Her aides weighed having the Democratic candidate say she opposed the pipeline in a closed-door union meeting, leaking it to news media outlets or including it without fanfare in a policy fact sheet, the emails show.

Mrs Clinton eventually announced that she opposed the pipeline on 22 September 2015, at a town hall event in Des Moines, Iowa, early in the contest to win the Democratic presidential nomination.

President Barack Obama announced that he too opposed the project on 6 November 2015.

The WikiLeaks group released its latest batch of apparently hacked personal emails of Clinton campaign chair John Podesta yesterday.

Whether Mrs Clinton would oppose TransCanada Corp's pipeline to bring Canadian crude tar sands oil to refineries on the Gulf of Mexico was a major issue in her Democratic primary race against chief rival US Senator Bernie Sanders, who opposed the project.

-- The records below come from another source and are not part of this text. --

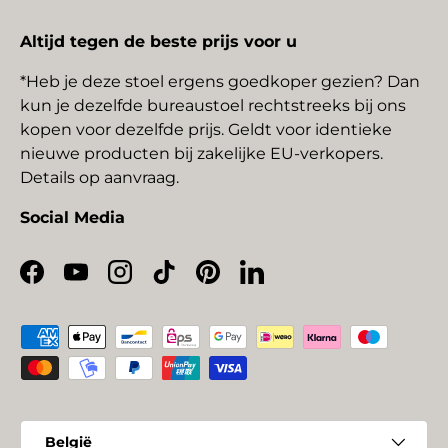
Altijd tegen de beste prijs voor u
*Heb je deze stoel ergens goedkoper gezien? Dan
kun je dezelfde bureaustoel rechtstreeks bij ons
kopen voor dezelfde prijs. Geldt voor identieke
nieuwe producten bij zakelijke EU-verkopers.
Details op aanvraag.
Social Media
Facebook
YouTube
Instagram
TikTok
Pinterest
LinkedIn
Geaccepteerde betaalmethoden
Land/Regio
België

Mrs Clinton was walking a fine line on supporting or opposing the pipeline.

The Keystone XL controversy put at odds labour unions, which thought the project would spur job creation, and environmentalists, who advocated moving away from tar sands-derived oil to cleaner forms of energy.

Mrs Clinton's decision was further complicated by the fact that the pipeline approval process began when she was Mr Obama's secretary of state from 2009-2013.

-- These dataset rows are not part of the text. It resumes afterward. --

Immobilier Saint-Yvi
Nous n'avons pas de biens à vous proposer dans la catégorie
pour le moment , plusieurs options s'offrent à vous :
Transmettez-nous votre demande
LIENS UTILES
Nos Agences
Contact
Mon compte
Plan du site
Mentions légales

She said repeatedly that she would wait to announce her position until after the State Department had repeated its review of the project, in deference to her former boss. Privately, aides were figuring out the best way to announce her opposition to the project.

The Clinton campaign has declined to verify the authenticity of the Podesta emails released by WikiLeaks.

Mr Podesta told reporters on Tuesday that the Federal Bureau of Investigation had notified him it was investigating the "criminal" hack of his emails as part of a broader probe.

The White House last week formally accused Russia of hacking Democratic Party organisations in an effort to influence the presidential election, a charge Russia has denied.